Successful Investing is a Lot Simpler Than You Think

blog header image_index vs active funds_successful investing

Successful investing is simple and mostly common sense, but that doesn’t mean it is easy.

As investors we can refer to decades of research, historical performance and of course, hindsight. So, what does this tell us about how investing can be ‘successful’?

As we will explore further below, the most successful strategy is to simply own your share of a range of publicly held businesses to share in their success, at a very low cost. How do you do this? Through an index fund.

What is an index fund?

An index fund is simply a basket of shares that are designed to mimic the performance of the market, or a part of the market (such as the commercial property sector). By owning an index fund you eliminate the risk of picking individual stocks or the risk of picking an active manager who will typically underperform.

Simply, companies are priced according to their potential future, so rather than trying to assess which are going to do better, you invest according to a broader characteristic such a country, a sector or grouping like infrastructure or a theme like Clean Energy.

This leaves you only with the risk of the market, which in the long term consistently rewards the patient investor. And it’s important to remember that falls/corrections in the market have happened consistently since the dawn of the stock market. These falls have always been caused by a different trigger, but one thing has always held true – they recover.

Successful investors are focused on the long term

Successful investors ignore these short term events and may in fact take advantage of them to start investing more, but are focused on their long term investment horizon. They’re not short term speculators trading on the headlines trying to beat the market; they know that interfering with their portfolio adds transaction cost and ignores that it is time in the market not timing the market that matters.

Successful investors understand the value of diversification and the power of compounding, which over the years has generated truly astonishing wealth thanks to the ongoing growth in productivity and innovation.

So why should I own an index fund?

On average, countless academic studies and past performance returns have shown that most stock picking investors and actively managed funds underperform the return of the market. There is a simple mathematical reason as to why we should expect this referred to as “The zero-sum game”. Warren Buffett gives a great demonstration of the nature of the zero-sum game and his bet against hedge funds in this clip from one of his 2016 Annual General Meeting.

Collectively as a group, all investors own the stock market and will get the average return of the entire market. Therefore, for each percentage point of extra return above the market someone earns, other investors must underperform the market by the equivalent.
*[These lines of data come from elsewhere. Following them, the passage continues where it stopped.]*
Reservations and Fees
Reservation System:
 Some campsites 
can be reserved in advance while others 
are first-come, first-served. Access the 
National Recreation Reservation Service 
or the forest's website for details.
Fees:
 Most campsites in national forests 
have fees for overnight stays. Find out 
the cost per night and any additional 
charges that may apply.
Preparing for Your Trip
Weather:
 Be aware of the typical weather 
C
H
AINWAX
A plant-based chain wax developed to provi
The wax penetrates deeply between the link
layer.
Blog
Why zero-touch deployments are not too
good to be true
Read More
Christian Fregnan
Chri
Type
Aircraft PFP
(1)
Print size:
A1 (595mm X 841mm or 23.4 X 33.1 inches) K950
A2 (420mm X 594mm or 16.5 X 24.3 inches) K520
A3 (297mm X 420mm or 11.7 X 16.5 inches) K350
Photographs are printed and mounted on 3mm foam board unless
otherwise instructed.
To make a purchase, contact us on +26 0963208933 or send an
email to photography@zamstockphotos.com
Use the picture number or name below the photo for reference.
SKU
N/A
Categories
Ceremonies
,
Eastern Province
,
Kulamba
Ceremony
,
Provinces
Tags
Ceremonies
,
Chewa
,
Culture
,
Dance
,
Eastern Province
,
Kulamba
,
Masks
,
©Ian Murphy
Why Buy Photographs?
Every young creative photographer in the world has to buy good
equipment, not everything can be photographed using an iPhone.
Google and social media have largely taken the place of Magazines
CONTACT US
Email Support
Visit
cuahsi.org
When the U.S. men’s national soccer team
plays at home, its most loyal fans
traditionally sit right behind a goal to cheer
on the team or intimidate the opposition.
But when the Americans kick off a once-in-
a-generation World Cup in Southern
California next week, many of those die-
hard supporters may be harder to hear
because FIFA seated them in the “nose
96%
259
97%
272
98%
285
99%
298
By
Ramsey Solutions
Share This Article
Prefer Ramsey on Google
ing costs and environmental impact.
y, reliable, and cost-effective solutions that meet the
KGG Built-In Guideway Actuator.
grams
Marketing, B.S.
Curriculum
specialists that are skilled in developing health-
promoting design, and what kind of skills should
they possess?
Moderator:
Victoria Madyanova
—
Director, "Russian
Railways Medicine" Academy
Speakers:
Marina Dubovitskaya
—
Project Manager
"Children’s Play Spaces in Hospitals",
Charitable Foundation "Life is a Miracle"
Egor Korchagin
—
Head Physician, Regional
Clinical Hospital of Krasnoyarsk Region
This is before the deduction of the costs of investing, and hence known as the zero-sum game.

Active funds tend to underperform

The majority of the market is controlled by professional fund managers and institutions. When adding in fund fees and the other costs of investing, we see a far higher percentage of active funds underperforming the market. If you’re interested to see how poor active managers perform, take a look at the S&P Dow Jones annual S&P Indices vs Active (SPIVA) report card, shown below.

As you can see, on average active managers have underperformed the market over the past decade in markets around the world. Further studies show those winners are not consistent, last year’s top funds are no more likely to outperform again and actually most likely to move from top quartile to bottom quartile. Meanwhile the investors have ultimately paid higher fees to underperform the market. The winner is the active manager who has collected these higher fees on the billions of dollars that they manage.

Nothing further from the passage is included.